Prepare the syrup. In a saucepan, combine sugar and water. Heat gently until dissolved. Bring to a soft boil, then add lemon juice. Simmer for 8 minutes until slightly thickened. Remove from heat and stir in rose water and honey. Set aside to cool.
Prepare the dough. Shred the kataifi dough with your hands or a food processor until it is fluffy. Pour melted butter over the dough and mix gently until evenly coated.
Assemble the knafeh. Brush the baking pan with melted butter. Spread half of the buttered dough evenly across the base, pressing it lightly. Add the mozzarella and ricotta mixture in the center, then cover with the remaining dough, pressing gently to seal.
Bake until golden. Preheat oven to 180°C (350°F). Bake the Knafeh for 30 to 35 minutes, or until the top turns golden brown and crisp.

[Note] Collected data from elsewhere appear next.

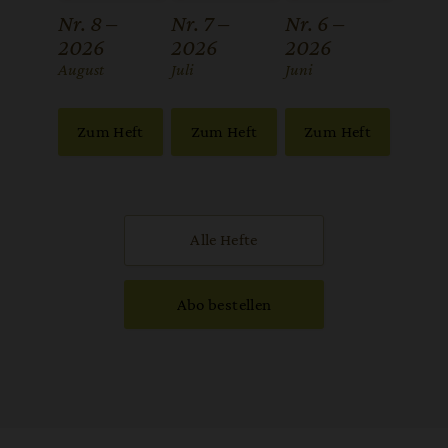
Nr. 8 –
Nr. 7 –
Nr. 6 –
2026
2026
2026
:
August
:
Juli
:
Juni
Zum Heft
Zum Heft
Zum Heft
Alle Hefte
Abo bestellen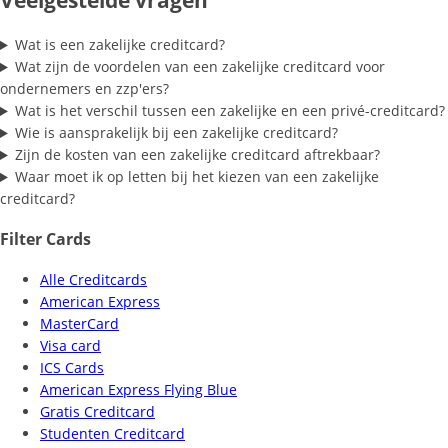
Wat is een zakelijke creditcard?
Wat zijn de voordelen van een zakelijke creditcard voor
ondernemers en zzp'ers?
Wat is het verschil tussen een zakelijke en een privé-creditcard?
Wie is aansprakelijk bij een zakelijke creditcard?
Zijn de kosten van een zakelijke creditcard aftrekbaar?
Waar moet ik op letten bij het kiezen van een zakelijke
creditcard?
Filter Cards
Alle Creditcards
American Express
MasterCard
Visa card
ICS Cards
American Express Flying Blue
Gratis Creditcard
Studenten Creditcard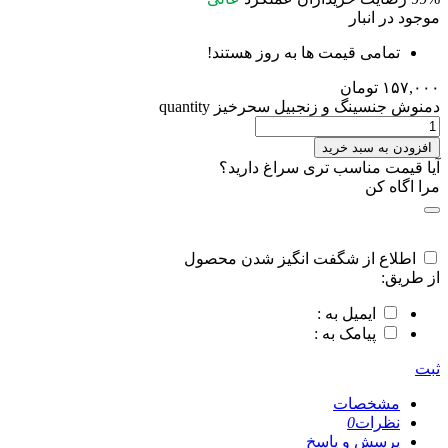
موجود در انبار
تمامی قیمت ها به روز هستند!
۱۵۷,۰۰۰
تومان
دمنوش جنسینگ و زنجبیل سحرخیز quantity
افزودن به سبد خرید
آیا قیمت مناسب تری سراغ دارید؟
مرا اگاه کن
اطلاع از شگفت انگیز شدن محصول
از طریق:
ایمیل به :
پیامک به :
ثبت
مشخصات
نظرات
0
پرسش و پاسخ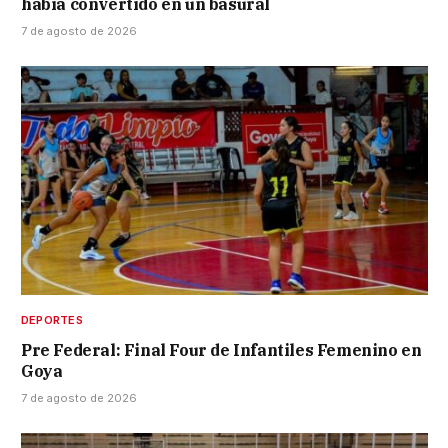
había convertido en un basural
7 de agosto de 2026
DEPORTES
Pre Federal: Final Four de Infantiles Femenino en
Goya
7 de agosto de 2026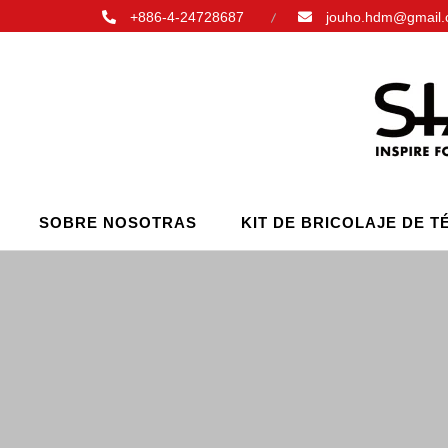
+886-4-24728687
jouho.hdm@gmail
SOBRE NOSOTRAS
KIT DE BRICOLAJE DE T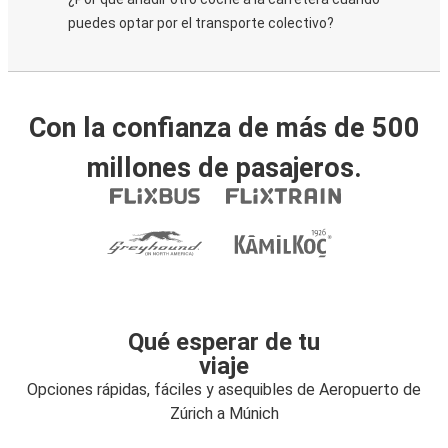
puedes optar por el transporte colectivo?
Con la confianza de más de 500
millones de pasajeros.
Qué esperar de tu
viaje
Opciones rápidas, fáciles y asequibles de Aeropuerto de
Zúrich a Múnich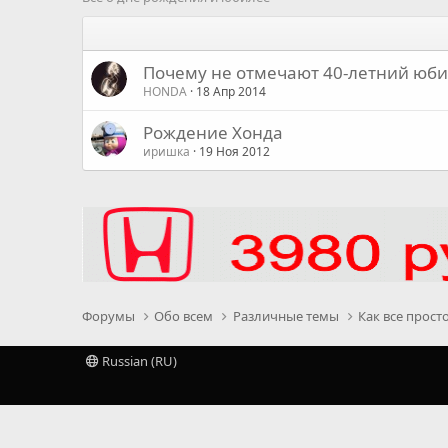
Почему не отмечают 40-летний юби
HONDA
18 Апр 2014
Рождение Хонда
иришка
19 Ноя 2012
Форумы
Обо всем
Различные темы
Как все прост
Russian (RU)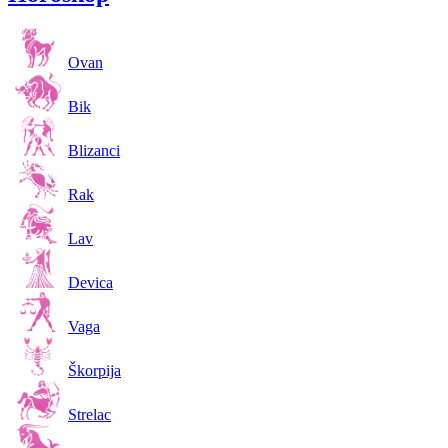
Ovan
Bik
Blizanci
Rak
Lav
Devica
Vaga
Škorpija
Strelac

Add syrup and garnish. Remove from oven and immediately pour the cooled syrup evenly over the hot Knafeh. Let it rest for 10 minutes to absorb. Sprinkle crushed pistachios and rose petals on top.
Serve warm. Slice and serve with a refreshing drink like the Coconut Mojito Recipe or a light dessert such as the Blackberry Mojito Recipe. Enjoy the perfect balance of crispy, creamy, and sweet in every bite.